Deprecations¶

This document outlines the Scrapy deprecation policy, how to handle deprecation warnings, and lists when various pieces of Scrapy have been removed or altered in a backward incompatible way, following their deprecation.

Deprecation policy¶

Scrapy features may be deprecated in any version of Scrapy.

After a Scrapy feature is deprecated in a non-bugfix release (see release number in Versioning and API Stability), that feature may be removed in any later Scrapy release.

For example, a feature of 1.0.0 deprecated in 1.1.0 may stop working in 1.2.0 or in any later version.

Deprecation warnings¶

When you use a deprecated feature, Scrapy issues a Python warning (see warnings).

Scrapy deprecation warnings use the following warning category:

class scrapy.exceptions.ScrapyDeprecationWarning[source]¶

Warning category for deprecated Scrapy features.

Unlike DeprecationWarning, warnings in this category are shown by default.

Filtering out deprecation warnings¶

Filtering out only Scrapy warnings is not easy due to a Python issue.

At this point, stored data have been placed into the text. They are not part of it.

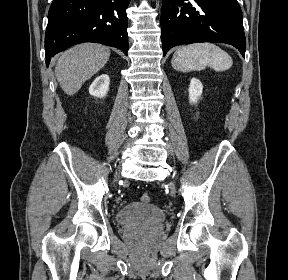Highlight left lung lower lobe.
Listing matches in <instances>:
<instances>
[{
    "instance_id": "left-lung-lower-lobe-1",
    "label": "left lung lower lobe",
    "mask_w": 288,
    "mask_h": 280,
    "mask_svg": "<svg viewBox=\"0 0 288 280\" xmlns=\"http://www.w3.org/2000/svg\"><path fill=\"white\" fill-rule=\"evenodd\" d=\"M163 56L170 48L197 42L226 43L245 56L246 38L237 0H163Z\"/></svg>"
}]
</instances>
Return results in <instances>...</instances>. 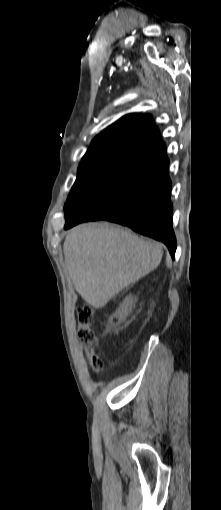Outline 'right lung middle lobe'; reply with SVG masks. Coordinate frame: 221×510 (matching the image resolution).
Segmentation results:
<instances>
[{
    "label": "right lung middle lobe",
    "mask_w": 221,
    "mask_h": 510,
    "mask_svg": "<svg viewBox=\"0 0 221 510\" xmlns=\"http://www.w3.org/2000/svg\"><path fill=\"white\" fill-rule=\"evenodd\" d=\"M152 155L148 151L123 150L83 158L65 205L66 216L81 203H86L94 215L114 210Z\"/></svg>",
    "instance_id": "1"
}]
</instances>
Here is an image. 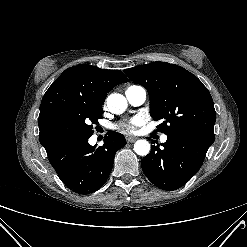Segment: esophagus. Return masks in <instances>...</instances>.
<instances>
[{"label": "esophagus", "mask_w": 247, "mask_h": 247, "mask_svg": "<svg viewBox=\"0 0 247 247\" xmlns=\"http://www.w3.org/2000/svg\"><path fill=\"white\" fill-rule=\"evenodd\" d=\"M136 140H137L136 137H128V138H127V142H128V143H133V142H135Z\"/></svg>", "instance_id": "esophagus-1"}]
</instances>
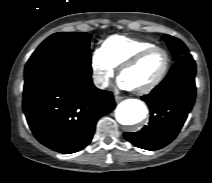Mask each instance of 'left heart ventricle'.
Returning a JSON list of instances; mask_svg holds the SVG:
<instances>
[{
  "label": "left heart ventricle",
  "mask_w": 212,
  "mask_h": 183,
  "mask_svg": "<svg viewBox=\"0 0 212 183\" xmlns=\"http://www.w3.org/2000/svg\"><path fill=\"white\" fill-rule=\"evenodd\" d=\"M165 54L158 50L147 55L136 66L126 70L121 78L130 88H141L157 78L164 67Z\"/></svg>",
  "instance_id": "left-heart-ventricle-1"
}]
</instances>
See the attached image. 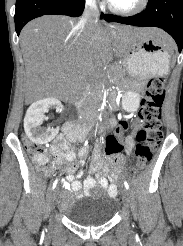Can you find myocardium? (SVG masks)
<instances>
[{"label": "myocardium", "instance_id": "obj_1", "mask_svg": "<svg viewBox=\"0 0 183 246\" xmlns=\"http://www.w3.org/2000/svg\"><path fill=\"white\" fill-rule=\"evenodd\" d=\"M148 2L149 0H138V2L133 7L121 8L114 5L111 1H108V8L115 14L122 16H131L142 12L146 8Z\"/></svg>", "mask_w": 183, "mask_h": 246}]
</instances>
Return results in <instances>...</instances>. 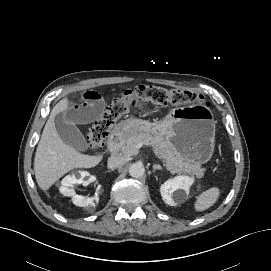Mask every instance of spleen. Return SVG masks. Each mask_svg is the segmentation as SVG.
<instances>
[{
    "mask_svg": "<svg viewBox=\"0 0 271 271\" xmlns=\"http://www.w3.org/2000/svg\"><path fill=\"white\" fill-rule=\"evenodd\" d=\"M220 195V189L218 187H212L200 195L197 196V199L194 204V209L196 212H202L214 205L218 200Z\"/></svg>",
    "mask_w": 271,
    "mask_h": 271,
    "instance_id": "1",
    "label": "spleen"
}]
</instances>
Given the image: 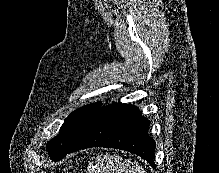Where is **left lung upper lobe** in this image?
<instances>
[{"label":"left lung upper lobe","instance_id":"obj_1","mask_svg":"<svg viewBox=\"0 0 219 173\" xmlns=\"http://www.w3.org/2000/svg\"><path fill=\"white\" fill-rule=\"evenodd\" d=\"M100 108V102L89 104L73 111L65 119L60 133L47 144L49 155L53 160L58 159L70 148Z\"/></svg>","mask_w":219,"mask_h":173}]
</instances>
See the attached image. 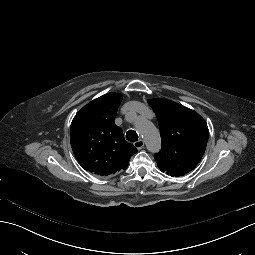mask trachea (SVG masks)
Returning <instances> with one entry per match:
<instances>
[{"label":"trachea","instance_id":"trachea-1","mask_svg":"<svg viewBox=\"0 0 255 255\" xmlns=\"http://www.w3.org/2000/svg\"><path fill=\"white\" fill-rule=\"evenodd\" d=\"M126 139L128 141L134 142L138 140V135L135 130H129L126 133Z\"/></svg>","mask_w":255,"mask_h":255}]
</instances>
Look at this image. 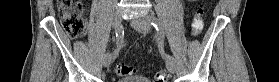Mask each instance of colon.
Masks as SVG:
<instances>
[{"mask_svg": "<svg viewBox=\"0 0 279 82\" xmlns=\"http://www.w3.org/2000/svg\"><path fill=\"white\" fill-rule=\"evenodd\" d=\"M59 16L62 25L71 38H80L86 32V23L84 19V7L82 0H57ZM204 26L201 16V8L193 17L192 31L198 34ZM117 76H128L134 73V68L128 65H117L114 68ZM168 74L164 70H159L154 74V82H167Z\"/></svg>", "mask_w": 279, "mask_h": 82, "instance_id": "obj_1", "label": "colon"}]
</instances>
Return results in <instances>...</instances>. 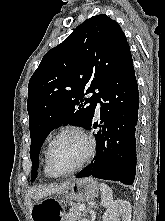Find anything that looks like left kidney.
I'll list each match as a JSON object with an SVG mask.
<instances>
[{
	"label": "left kidney",
	"mask_w": 165,
	"mask_h": 221,
	"mask_svg": "<svg viewBox=\"0 0 165 221\" xmlns=\"http://www.w3.org/2000/svg\"><path fill=\"white\" fill-rule=\"evenodd\" d=\"M131 205L126 200H116L103 215V221H131Z\"/></svg>",
	"instance_id": "obj_1"
}]
</instances>
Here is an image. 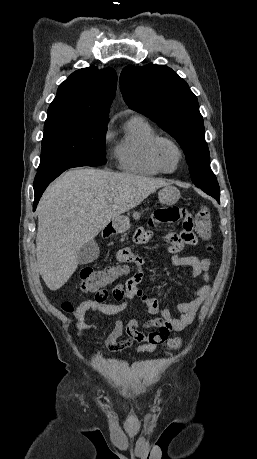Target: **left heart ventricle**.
Returning a JSON list of instances; mask_svg holds the SVG:
<instances>
[{
  "mask_svg": "<svg viewBox=\"0 0 257 459\" xmlns=\"http://www.w3.org/2000/svg\"><path fill=\"white\" fill-rule=\"evenodd\" d=\"M159 157L167 169H173L178 161V152L173 145L163 142L159 146Z\"/></svg>",
  "mask_w": 257,
  "mask_h": 459,
  "instance_id": "left-heart-ventricle-1",
  "label": "left heart ventricle"
}]
</instances>
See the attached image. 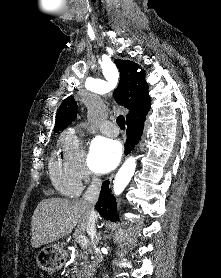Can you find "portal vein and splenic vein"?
Segmentation results:
<instances>
[{"label":"portal vein and splenic vein","instance_id":"obj_1","mask_svg":"<svg viewBox=\"0 0 221 278\" xmlns=\"http://www.w3.org/2000/svg\"><path fill=\"white\" fill-rule=\"evenodd\" d=\"M76 242L79 243L81 248H87L88 246V240L83 235H78L76 237Z\"/></svg>","mask_w":221,"mask_h":278}]
</instances>
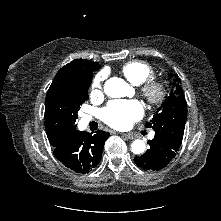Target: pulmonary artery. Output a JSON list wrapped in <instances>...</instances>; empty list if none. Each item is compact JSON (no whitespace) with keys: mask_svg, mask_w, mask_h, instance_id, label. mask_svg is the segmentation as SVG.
I'll return each instance as SVG.
<instances>
[{"mask_svg":"<svg viewBox=\"0 0 221 221\" xmlns=\"http://www.w3.org/2000/svg\"><path fill=\"white\" fill-rule=\"evenodd\" d=\"M90 120V117L86 116L83 118V121L87 123ZM154 137V132L150 133L149 138L152 139Z\"/></svg>","mask_w":221,"mask_h":221,"instance_id":"1","label":"pulmonary artery"}]
</instances>
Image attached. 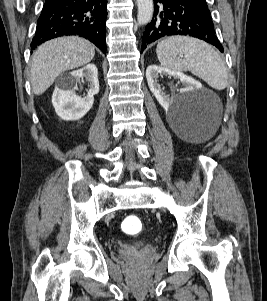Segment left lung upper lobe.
<instances>
[{"label": "left lung upper lobe", "instance_id": "obj_1", "mask_svg": "<svg viewBox=\"0 0 267 301\" xmlns=\"http://www.w3.org/2000/svg\"><path fill=\"white\" fill-rule=\"evenodd\" d=\"M199 1L206 4V1H205V0H199Z\"/></svg>", "mask_w": 267, "mask_h": 301}]
</instances>
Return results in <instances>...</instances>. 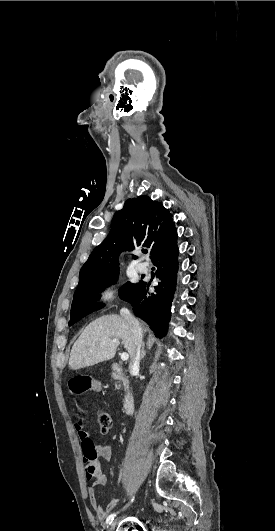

If you do not mind filtering out all warnings, not only Scrapy deprecation warnings, apply the ignore warning filter with -W or PYTHONWARNINGS. For example:

$ export PYTHONWARNINGS=ignore

Upcoming changes¶

The changes below will be required in a future version of Scrapy. We encourage you to apply any change that is applicable to your version of Scrapy.

Applicable since 1.4.0¶

Spider.make_requests_from_url is removed, use Spider.start_requests instead.

Applicable since 1.3.0¶

ChunkedTransferMiddleware is removed, chunked transfers are supported by default.

Applicable since 1.1.0¶

scrapy.utils.python.isbinarytext is removed. Use scrapy.utils.python.binary_is_text instead, but mind that it returns the inverse value (isbinarytext() == not binary_is_text()).
In scrapy.utils.datatypes, the MultiValueDictKeyError exception and classes MultiValueDict and SiteNode are removed.
The previously bundled scrapy.xlib.pydispatch library is replaced by pydispatcher.

Applicable since 1.0.0¶

The following classes are removed in favor of LinkExtractor:

scrapy.linkextractors.htmlparser.HtmlParserLinkExtractor
scrapy.contrib.linkextractors.sgml.BaseSgmlLinkExtractor
scrapy.contrib.linkextractors.sgml.SgmlLinkExtractor

The scrapy.crawler.Crawler.spiders is removed, use CrawlerRunner.spider_loader or instantiate SpiderLoader with your settings.

1.7.0¶

429 is part of the RETRY_HTTP_CODES setting by default.
Crawler, CrawlerRunner.crawl and CrawlerRunner.create_crawler do not accept a Spider subclass instance, use a Spider subclass.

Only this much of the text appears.